Saved data entries:
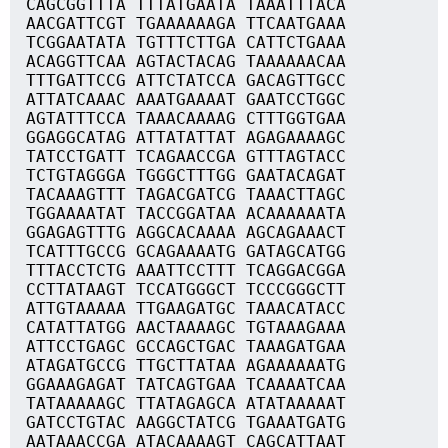
CAGCGGTTTA TTTATGAATA TAAATTTACA
AACGATTCGT TGAAAAAAGA TTCAATGAAA
TCGGAATATA TGTTTCTTGA CATTCTGAAA
ACAGGTTCAA AGTACTACAG TAAAAAACAA
TTTGATTCCG ATTCTATCCA GACAGTTGCC
ATTATCAAAC AAATGAAAAT GAATCCTGGC
AGTATTTCCA TAAACAAAAG CTTTGGTGAA
GGAGGCATAG ATTATATTAT AGAGAAAAGC
TATCCTGATT TCAGAACCGA GTTTAGTACC
TCTGTAGGGA TGGGCTTTGG GAATACAGAT
TACAAAGTTT TAGACGATCG TAAACTTAGC
TGGAAAATAT TACCGGATAA ACAAAAAATA
GGAGAGTTTG AGGCACAAAA AGCAGAAACT
TCATTTGCCG GCAGAAAATG GATAGCATGG
TTTACCTCTG AAATTCCTTT TCAGGACGGA
CCTTATAAGT TCCATGGGCT TCCCGGGCTT
ATTGTAAAAA TTGAAGATGC TAAACATACC
CATATTATGG AACTAAAAGC TGTAAAGAAA
ATTCCTGAGC GCCAGCTGAC TAAAGATGAA
ATAGATGCCG TTGCTTATAA AGAAAAAATG
GGAAAGAGAT TATCAGTGAA TCAAAATCAA
TATAAAAAGC TTATAGAGCA ATATAAAAAT
GATCCTGTAC AAGGCTATCG TGAAATGATG
AATAAACCGA ATACAAAAGT CAGCATTAAT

> [Task directions]:
Restate each entry word for word, leaving out any pictures.

> [Result below]:
CAGCGGTTTA TTTATGAATA TAAATTTACA
AACGATTCGT TGAAAAAAGA TTCAATGAAA
TCGGAATATA TGTTTCTTGA CATTCTGAAA
ACAGGTTCAA AGTACTACAG TAAAAAACAA
TTTGATTCCG ATTCTATCCA GACAGTTGCC
ATTATCAAAC AAATGAAAAT GAATCCTGGC
AGTATTTCCA TAAACAAAAG CTTTGGTGAA
GGAGGCATAG ATTATATTAT AGAGAAAAGC
TATCCTGATT TCAGAACCGA GTTTAGTACC
TCTGTAGGGA TGGGCTTTGG GAATACAGAT
TACAAAGTTT TAGACGATCG TAAACTTAGC
TGGAAAATAT TACCGGATAA ACAAAAAATA
GGAGAGTTTG AGGCACAAAA AGCAGAAACT
TCATTTGCCG GCAGAAAATG GATAGCATGG
TTTACCTCTG AAATTCCTTT TCAGGACGGA
CCTTATAAGT TCCATGGGCT TCCCGGGCTT
ATTGTAAAAA TTGAAGATGC TAAACATACC
CATATTATGG AACTAAAAGC TGTAAAGAAA
ATTCCTGAGC GCCAGCTGAC TAAAGATGAA
ATAGATGCCG TTGCTTATAA AGAAAAAATG
GGAAAGAGAT TATCAGTGAA TCAAAATCAA
TATAAAAAGC TTATAGAGCA ATATAAAAAT
GATCCTGTAC AAGGCTATCG TGAAATGATG
AATAAACCGA ATACAAAAGT CAGCATTAAT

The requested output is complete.